Ya, biz Marmaris'te otele gittik. Biz bilmiyoruz, mesela, Hüseyin Bey dedi ki 2 tane suikast girişimi olmuş. Yahu zaten bütün gece suikast girişimiydi, her şey suikast girişimi. Marmaris'e saldırı, uçağın indirilmemesi, ışıkların kapatılması... Ben de diyorum ki önceliği koyalım. Önceliği koymazsak şöyle bir görüntü çıkıyor. Bakın, biz EQ'su da IQ'su da ortalama olan insanlarız, yahu sürekli şehitler, şehitler, şehitler demeyi doğru bulmuyorum, bunlar bizim... Yoksa kutuplaşıyor, sizinki gibi oluyor, bizim de şehidimiz. Bunların arkasına geçme gibi...
BAŞKAN - Zaten öyle bir ayrım yok ki, siz bizim...
AYKUT ERDOĞDU (İstanbul) - Ya, Başkanım yok da, anlatayım, bak, şu oluyor...
BAŞKAN - Ama keşke siz de katılsanız da mesela aynı...
AYKUT ERDOĞDU (İstanbul) - Ya, biz niye katılalım? Biz bu insanları öldürenleri arıyoruz. Biz bu öldürenleri Marmaris'te bulmayacağız, Ankara'da Genelkurmayda, MİT'te, byLock listelerinde, orada...
BAŞKAN - Aykut Bey, adli soruşturmayla araştırmayı... Lütfen bu konuda bir hassasiyet...

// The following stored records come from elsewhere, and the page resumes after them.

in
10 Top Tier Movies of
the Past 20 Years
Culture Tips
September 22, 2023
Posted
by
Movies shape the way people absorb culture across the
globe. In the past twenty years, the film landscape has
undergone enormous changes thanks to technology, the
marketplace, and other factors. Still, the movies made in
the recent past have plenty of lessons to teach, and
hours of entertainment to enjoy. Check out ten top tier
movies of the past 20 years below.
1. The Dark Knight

AYKUT ERDOĞDU (İstanbul) - Reşat Başkan, ben bitireyim, sen yine adli soruşturmayı söyle. Ben şunu söylüyorum: Mesela byLock'çu milletvekilleri yazıldı çizildi. Yahu ben de milletvekiliyim. Kim bu şerefsizler ya, kim bu ahlaksızlar, kim bunlar? Yani ya içimizdeyse, ya yarın Anayasa'ya gidecekse bu sorumluluk bizde değil mi Parlamento olarak? Çok basit, yapılacak iş şu, Başbakan şunu söyleyecek: "Müsteşar seviyesi üstünü çıkarın." Çünkü bakın, ben hayatımda hep şöyle gittim: Gerçekleri saklarsan bir gün rezil ederler seni. Ya ne gerçek varsa... Utanacaksan şimdi utan, mahcup olacaksan şimdi mahcup ol.
BAŞKAN - Peki, sözünüze devam edin, kesmeyeceğim. Sadece, gelen cevabi yazıları okuyor musunuz?

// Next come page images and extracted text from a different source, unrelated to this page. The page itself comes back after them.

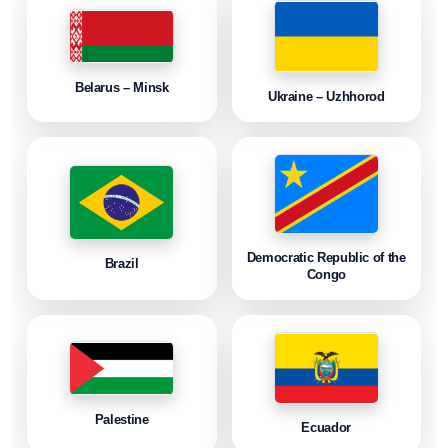
Belarus – Minsk
Ukraine – Uzhhorod
Democratic Republic of the
Brazil
Congo
Palestine
Ecuador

AYKUT ERDOĞDU (İstanbul) - Ya, gelen cevabi yazıların önemli kısmı...
BAŞKAN - Adalet Bakanlığından geleni... Yani bir konu açıklığa çıksın diye söylüyorum. Mesela biz bu konuda hayli ifadeler istedik. Adalet Bakanlığı ayrıntılı ve gerekçeli bir yazı yazdı. Anayasa'dan, İç Tüzük'ten, ceza muhakemesi kanunlarının yasal, hukuki gerekçelerini de ortaya koymak suretiyle, yani bunların şu aşamada soruşturma devam eden, iddianame açılmayanlarla ilgili bize o bilgileri bile gönderemeyeceğini hukuki gerekçeleriyle ifade etti.
AYKUT ERDOĞDU (İstanbul) - Başkan, şöyle bir şey söyleyeyim mi? Sen şimdi söylediğini... Hem bak anladım söylediğini ha. Şimdi, bak, ona bir şey söyleyeyim: Bu ülkede gerçek bir demokrasi olsa ne yapardık, biliyor musunuz?
BAŞKAN - Bizim araştırma komisyonu olarak da bir zorlama...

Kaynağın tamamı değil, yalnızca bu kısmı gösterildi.